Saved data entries
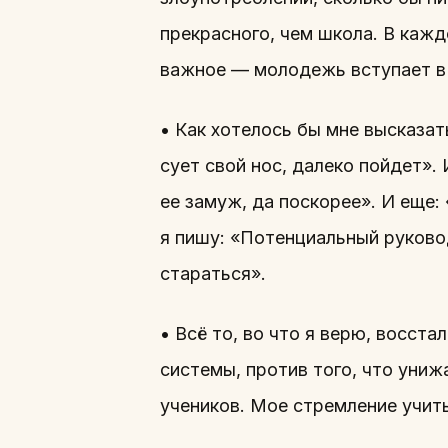
прекрасного, чем школа. В каж
важное — молодежь вступает в 
• Как хотелось бы мне высказат
сует свой нос, далеко пойдет».
ее замуж, да поскорее». И еще:
я пишу: «Потенциальный руково
стараться».
• Всё то, во что я верю, восст
системы, против того, что униж
учеников. Мое стремление учит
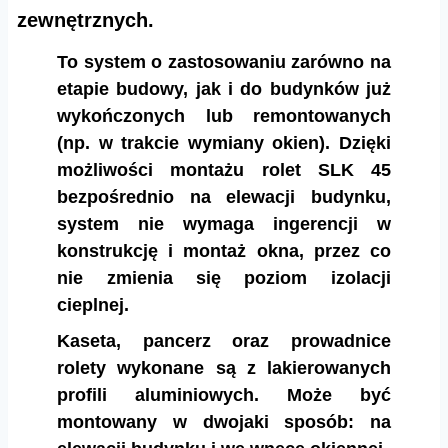
zewnętrznych.
To system o zastosowaniu zarówno na
etapie budowy, jak i do budynków już
wykończonych lub remontowanych
(np. w trakcie wymiany okien). Dzięki
możliwości montażu rolet SLK 45
bezpośrednio na elewacji budynku,
system nie wymaga ingerencji w
konstrukcję i montaż okna, przez co
nie zmienia się poziom izolacji
cieplnej.
Kaseta, pancerz oraz prowadnice
rolety wykonane są z lakierowanych
profili aluminiowych. Może być
montowany w dwojaki sposób: na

- _Aim of the exercise_:
Whenever the string "system" shows up in a line of the records, copy that line.

- _Written solution_:
To system o zastosowaniu zarówno na
system nie wymaga ingerencji w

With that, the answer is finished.